***** Study material *****

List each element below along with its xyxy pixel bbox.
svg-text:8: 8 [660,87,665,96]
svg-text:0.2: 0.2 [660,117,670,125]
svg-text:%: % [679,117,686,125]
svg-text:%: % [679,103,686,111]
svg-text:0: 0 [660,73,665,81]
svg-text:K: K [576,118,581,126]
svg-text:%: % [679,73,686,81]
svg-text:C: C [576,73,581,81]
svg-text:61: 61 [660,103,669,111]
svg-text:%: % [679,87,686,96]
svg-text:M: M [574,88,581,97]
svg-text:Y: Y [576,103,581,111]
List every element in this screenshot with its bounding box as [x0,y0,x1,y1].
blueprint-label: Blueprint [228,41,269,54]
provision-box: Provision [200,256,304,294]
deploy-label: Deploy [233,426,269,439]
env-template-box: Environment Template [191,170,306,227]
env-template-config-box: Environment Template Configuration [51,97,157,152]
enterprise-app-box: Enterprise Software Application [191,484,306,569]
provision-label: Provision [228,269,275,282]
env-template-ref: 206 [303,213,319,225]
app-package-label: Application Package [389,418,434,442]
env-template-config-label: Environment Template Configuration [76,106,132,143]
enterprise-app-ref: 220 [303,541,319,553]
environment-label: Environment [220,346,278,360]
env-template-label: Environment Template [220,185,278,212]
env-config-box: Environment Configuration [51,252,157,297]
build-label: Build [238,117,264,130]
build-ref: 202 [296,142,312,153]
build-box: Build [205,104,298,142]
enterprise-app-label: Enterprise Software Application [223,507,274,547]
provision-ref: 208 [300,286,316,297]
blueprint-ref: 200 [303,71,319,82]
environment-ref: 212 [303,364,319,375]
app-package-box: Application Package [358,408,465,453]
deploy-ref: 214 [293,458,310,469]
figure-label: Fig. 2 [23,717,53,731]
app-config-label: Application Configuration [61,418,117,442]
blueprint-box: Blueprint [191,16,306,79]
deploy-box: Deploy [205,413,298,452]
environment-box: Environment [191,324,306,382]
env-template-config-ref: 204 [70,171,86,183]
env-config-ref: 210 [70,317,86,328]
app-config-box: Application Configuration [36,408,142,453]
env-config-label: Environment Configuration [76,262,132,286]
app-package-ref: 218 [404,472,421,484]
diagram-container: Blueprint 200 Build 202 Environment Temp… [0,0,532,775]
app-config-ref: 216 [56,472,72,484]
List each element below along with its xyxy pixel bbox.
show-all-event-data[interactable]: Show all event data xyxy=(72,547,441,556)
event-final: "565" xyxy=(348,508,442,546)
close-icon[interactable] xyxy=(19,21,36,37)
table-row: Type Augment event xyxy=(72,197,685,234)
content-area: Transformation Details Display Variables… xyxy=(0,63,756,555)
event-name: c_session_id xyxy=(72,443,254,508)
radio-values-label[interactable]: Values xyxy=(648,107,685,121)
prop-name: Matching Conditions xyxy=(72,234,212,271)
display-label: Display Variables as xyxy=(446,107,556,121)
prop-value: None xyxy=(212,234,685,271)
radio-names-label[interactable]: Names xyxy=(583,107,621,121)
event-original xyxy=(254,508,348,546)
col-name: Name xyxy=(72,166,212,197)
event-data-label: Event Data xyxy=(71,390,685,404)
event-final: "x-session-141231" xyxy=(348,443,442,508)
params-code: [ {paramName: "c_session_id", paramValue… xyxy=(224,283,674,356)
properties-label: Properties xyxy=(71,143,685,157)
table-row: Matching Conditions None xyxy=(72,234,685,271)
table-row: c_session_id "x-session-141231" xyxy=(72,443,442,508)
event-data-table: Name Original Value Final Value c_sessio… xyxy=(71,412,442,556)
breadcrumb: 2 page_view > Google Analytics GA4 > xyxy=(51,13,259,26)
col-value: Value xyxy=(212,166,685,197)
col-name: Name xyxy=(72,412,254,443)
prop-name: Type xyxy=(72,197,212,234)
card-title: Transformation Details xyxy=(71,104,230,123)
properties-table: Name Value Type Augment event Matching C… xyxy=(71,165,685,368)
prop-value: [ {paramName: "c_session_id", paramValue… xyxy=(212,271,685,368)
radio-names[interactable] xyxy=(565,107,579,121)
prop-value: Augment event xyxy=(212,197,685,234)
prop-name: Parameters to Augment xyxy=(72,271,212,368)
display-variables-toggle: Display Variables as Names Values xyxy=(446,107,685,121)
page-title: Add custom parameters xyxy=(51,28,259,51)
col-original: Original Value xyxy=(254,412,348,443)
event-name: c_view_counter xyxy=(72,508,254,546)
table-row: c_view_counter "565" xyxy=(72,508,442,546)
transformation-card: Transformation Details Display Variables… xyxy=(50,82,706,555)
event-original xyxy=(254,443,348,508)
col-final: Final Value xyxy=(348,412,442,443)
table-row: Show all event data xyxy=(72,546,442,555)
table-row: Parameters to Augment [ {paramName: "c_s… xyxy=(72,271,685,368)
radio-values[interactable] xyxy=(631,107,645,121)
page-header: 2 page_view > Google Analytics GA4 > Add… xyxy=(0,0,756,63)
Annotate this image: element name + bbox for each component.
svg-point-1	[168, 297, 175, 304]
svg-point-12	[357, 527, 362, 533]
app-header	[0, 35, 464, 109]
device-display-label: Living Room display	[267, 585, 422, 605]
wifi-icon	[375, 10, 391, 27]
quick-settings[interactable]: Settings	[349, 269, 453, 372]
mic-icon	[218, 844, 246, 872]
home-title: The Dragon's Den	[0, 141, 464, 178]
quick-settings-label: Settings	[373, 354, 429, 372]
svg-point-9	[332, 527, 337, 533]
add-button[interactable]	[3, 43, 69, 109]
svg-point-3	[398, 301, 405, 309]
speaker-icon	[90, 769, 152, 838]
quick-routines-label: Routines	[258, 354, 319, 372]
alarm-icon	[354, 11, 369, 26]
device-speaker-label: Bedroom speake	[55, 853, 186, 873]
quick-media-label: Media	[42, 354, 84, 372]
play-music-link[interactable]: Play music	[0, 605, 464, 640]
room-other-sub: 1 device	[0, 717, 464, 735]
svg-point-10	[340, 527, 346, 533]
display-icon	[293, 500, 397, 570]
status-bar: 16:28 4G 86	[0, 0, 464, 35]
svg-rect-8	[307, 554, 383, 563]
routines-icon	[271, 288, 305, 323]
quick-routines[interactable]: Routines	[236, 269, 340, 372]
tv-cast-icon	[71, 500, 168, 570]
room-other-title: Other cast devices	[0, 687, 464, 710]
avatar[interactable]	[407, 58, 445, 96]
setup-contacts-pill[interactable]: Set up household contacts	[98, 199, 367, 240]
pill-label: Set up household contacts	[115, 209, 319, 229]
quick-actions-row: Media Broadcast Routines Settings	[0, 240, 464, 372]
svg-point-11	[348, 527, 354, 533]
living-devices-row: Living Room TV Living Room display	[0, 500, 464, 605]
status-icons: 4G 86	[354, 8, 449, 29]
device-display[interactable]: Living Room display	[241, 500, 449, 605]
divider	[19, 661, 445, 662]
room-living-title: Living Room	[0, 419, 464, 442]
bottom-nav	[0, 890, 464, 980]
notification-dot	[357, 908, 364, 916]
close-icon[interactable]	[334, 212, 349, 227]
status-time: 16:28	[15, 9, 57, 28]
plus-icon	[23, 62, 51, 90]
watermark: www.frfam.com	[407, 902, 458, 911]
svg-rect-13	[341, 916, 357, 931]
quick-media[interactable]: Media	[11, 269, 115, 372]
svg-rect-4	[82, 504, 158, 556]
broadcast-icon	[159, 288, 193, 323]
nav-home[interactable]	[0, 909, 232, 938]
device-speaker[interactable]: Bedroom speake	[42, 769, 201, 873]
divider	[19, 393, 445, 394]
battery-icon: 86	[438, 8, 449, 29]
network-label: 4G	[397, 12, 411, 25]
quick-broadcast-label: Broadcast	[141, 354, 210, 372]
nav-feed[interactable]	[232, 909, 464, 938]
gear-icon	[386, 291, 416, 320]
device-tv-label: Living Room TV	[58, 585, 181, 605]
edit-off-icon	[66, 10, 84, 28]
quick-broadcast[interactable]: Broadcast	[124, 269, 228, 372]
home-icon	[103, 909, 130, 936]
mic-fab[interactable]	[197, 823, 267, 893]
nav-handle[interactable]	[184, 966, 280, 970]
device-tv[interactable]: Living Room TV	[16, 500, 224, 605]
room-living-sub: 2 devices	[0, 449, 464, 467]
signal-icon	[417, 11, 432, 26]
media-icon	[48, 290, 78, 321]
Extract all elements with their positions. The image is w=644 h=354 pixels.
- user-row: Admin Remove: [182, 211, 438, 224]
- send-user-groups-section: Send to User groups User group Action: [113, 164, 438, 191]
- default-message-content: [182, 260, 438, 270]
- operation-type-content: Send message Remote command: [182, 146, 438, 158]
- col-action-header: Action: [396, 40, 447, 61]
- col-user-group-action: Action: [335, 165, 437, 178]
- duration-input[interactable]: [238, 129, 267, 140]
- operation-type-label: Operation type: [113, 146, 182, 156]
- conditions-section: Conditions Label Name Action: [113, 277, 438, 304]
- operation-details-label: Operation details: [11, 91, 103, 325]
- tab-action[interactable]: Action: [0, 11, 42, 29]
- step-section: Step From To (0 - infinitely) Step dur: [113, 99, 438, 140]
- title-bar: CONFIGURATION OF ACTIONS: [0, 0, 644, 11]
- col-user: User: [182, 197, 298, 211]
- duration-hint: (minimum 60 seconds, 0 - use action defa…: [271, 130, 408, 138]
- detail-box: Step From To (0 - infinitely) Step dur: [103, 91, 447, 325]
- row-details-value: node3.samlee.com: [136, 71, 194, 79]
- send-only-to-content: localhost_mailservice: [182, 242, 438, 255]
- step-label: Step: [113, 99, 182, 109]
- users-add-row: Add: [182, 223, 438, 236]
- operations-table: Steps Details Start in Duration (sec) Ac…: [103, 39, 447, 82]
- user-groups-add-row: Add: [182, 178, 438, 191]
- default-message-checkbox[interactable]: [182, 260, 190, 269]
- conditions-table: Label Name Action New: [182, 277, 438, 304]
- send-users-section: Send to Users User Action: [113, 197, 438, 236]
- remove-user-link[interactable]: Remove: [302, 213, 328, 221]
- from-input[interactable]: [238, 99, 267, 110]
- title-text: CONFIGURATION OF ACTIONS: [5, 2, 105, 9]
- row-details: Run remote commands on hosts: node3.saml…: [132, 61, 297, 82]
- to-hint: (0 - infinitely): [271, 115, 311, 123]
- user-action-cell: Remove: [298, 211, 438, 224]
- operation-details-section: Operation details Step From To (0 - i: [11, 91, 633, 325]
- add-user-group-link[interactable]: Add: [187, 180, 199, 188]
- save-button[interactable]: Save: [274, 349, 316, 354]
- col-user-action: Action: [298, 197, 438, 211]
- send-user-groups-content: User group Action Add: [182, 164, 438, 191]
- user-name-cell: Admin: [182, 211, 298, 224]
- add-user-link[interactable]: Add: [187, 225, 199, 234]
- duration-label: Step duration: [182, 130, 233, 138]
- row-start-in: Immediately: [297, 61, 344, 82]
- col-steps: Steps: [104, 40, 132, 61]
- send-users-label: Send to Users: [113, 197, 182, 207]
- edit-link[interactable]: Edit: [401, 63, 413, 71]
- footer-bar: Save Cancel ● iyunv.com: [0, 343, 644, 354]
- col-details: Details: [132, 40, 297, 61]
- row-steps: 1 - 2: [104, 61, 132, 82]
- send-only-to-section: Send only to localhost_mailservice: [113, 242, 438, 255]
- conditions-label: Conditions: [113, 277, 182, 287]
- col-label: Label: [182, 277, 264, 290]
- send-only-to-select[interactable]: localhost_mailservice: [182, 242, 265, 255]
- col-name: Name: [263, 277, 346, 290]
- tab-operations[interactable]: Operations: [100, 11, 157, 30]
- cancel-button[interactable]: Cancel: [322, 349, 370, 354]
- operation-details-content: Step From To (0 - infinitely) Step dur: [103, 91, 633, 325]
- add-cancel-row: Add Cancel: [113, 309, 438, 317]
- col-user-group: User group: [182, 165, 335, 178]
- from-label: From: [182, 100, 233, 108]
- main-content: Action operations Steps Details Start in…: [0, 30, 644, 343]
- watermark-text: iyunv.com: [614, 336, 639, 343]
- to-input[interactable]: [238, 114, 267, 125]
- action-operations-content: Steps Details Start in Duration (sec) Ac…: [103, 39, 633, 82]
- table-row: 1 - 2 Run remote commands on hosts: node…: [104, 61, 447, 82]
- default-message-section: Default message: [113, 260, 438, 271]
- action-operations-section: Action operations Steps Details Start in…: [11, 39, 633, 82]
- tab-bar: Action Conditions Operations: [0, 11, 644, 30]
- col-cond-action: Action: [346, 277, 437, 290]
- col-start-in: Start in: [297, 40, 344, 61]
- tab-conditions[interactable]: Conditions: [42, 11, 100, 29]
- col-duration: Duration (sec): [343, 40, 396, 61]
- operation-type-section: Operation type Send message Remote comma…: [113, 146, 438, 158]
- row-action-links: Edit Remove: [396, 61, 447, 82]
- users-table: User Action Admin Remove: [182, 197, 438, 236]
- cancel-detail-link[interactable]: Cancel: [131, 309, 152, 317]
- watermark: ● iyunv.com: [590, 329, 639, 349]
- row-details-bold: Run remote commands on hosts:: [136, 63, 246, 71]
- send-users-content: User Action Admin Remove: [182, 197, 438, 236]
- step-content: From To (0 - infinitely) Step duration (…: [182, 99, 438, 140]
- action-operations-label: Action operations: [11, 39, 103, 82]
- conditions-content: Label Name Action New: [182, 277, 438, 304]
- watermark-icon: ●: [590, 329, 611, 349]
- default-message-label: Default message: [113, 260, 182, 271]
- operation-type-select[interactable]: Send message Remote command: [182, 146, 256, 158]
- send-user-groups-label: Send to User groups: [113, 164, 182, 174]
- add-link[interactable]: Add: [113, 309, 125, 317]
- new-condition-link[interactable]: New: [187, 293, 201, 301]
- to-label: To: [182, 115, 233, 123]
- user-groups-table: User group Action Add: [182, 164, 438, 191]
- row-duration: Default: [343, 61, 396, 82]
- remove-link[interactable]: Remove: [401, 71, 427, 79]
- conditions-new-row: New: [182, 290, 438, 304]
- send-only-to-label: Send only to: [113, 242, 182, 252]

*****

Work item> All lines in the records above with "Show" need to be found and copied.

Answer for this exercise>
show-all-event-data[interactable]: Show all event data xyxy=(72,547,441,556)
table-row: Show all event data xyxy=(72,546,442,555)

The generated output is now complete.